I have had a lot of people ask what it takes for the site to do what it does. Even though I touch on a few points in the FAQ, I figured a quick write up wouldn’t hurt.
Likely not surprising, the site runs on a dedicated VM with a database at my hosting company, with all the pages being dynamically created when you request them… much like many sites you visit. Where we diverge from most of those other sites is the additional VM dedicated to handling site scraping/feeds and submitting those results to the previously mentioned database. The whole thing was custom written from scratch based on a quick pseudo-code block I wrote in Emacs (think notepad, but for unix) the first week. That same write up turned into a longer to-do list, which is still very long with all the future stuff I want to implement.

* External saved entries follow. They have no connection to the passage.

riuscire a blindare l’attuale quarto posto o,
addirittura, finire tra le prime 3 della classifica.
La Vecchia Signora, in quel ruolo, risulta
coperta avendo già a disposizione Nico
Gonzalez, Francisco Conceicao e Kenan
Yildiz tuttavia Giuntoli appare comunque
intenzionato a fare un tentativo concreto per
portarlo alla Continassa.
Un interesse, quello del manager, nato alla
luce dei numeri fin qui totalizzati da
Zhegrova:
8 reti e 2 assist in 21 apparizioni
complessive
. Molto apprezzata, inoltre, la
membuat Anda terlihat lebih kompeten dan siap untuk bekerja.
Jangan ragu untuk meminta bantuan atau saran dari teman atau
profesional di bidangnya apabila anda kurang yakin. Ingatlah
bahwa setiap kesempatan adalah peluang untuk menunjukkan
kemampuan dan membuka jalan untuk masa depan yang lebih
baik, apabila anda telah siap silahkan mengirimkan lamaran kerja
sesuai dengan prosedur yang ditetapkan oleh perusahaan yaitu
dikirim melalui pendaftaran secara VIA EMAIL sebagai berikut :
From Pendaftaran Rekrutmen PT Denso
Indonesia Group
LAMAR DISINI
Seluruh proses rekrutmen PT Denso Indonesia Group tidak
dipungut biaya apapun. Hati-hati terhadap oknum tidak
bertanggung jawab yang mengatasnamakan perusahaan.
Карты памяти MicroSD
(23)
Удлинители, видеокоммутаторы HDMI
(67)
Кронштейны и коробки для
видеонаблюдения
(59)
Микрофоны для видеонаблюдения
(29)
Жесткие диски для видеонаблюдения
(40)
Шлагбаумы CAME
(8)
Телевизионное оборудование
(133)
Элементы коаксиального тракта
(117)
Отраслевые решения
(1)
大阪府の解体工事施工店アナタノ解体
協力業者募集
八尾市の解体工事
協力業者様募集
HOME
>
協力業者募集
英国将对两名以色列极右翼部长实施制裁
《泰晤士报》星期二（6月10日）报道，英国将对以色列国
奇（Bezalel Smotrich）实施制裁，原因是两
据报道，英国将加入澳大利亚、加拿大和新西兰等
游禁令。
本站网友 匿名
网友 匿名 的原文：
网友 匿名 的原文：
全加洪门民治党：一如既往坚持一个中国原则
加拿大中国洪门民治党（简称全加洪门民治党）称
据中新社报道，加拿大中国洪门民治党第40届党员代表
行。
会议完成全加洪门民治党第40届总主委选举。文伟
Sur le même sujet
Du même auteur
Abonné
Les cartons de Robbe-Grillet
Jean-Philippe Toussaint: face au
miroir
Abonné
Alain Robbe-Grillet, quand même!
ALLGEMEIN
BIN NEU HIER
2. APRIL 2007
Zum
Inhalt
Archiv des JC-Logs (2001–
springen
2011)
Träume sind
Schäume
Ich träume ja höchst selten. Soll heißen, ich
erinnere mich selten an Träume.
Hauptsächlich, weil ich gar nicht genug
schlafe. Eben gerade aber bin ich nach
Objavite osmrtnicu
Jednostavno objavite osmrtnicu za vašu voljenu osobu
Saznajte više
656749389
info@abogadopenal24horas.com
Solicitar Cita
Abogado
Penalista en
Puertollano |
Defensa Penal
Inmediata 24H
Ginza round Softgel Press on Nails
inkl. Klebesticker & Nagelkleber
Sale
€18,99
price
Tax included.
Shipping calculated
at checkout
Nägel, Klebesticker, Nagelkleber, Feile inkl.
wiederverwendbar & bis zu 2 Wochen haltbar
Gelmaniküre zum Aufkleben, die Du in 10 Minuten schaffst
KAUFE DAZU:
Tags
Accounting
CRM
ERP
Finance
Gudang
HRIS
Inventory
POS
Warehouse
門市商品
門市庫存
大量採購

By the way, I typically use the word “scan” when I mention adding a new retailer on the front page news list. I think the word makes the most sense as the system is scanning pages on the retailer site similar to how you scan the page in a magazine, looking for what is important. Really, though, I grab the html (the stuff you see when you right click and View Source) like a web browser does and parse the text for the information. This means I am not requesting images, which would waste bandwidth for both the retailer and myself. Some people call it data mining and others call it site scraping. Tohmato – tomahto.
Interesting notes about the site/scanner:
- Retailer scans and db updates take about 700 gigabytes per month in bandwidth currently.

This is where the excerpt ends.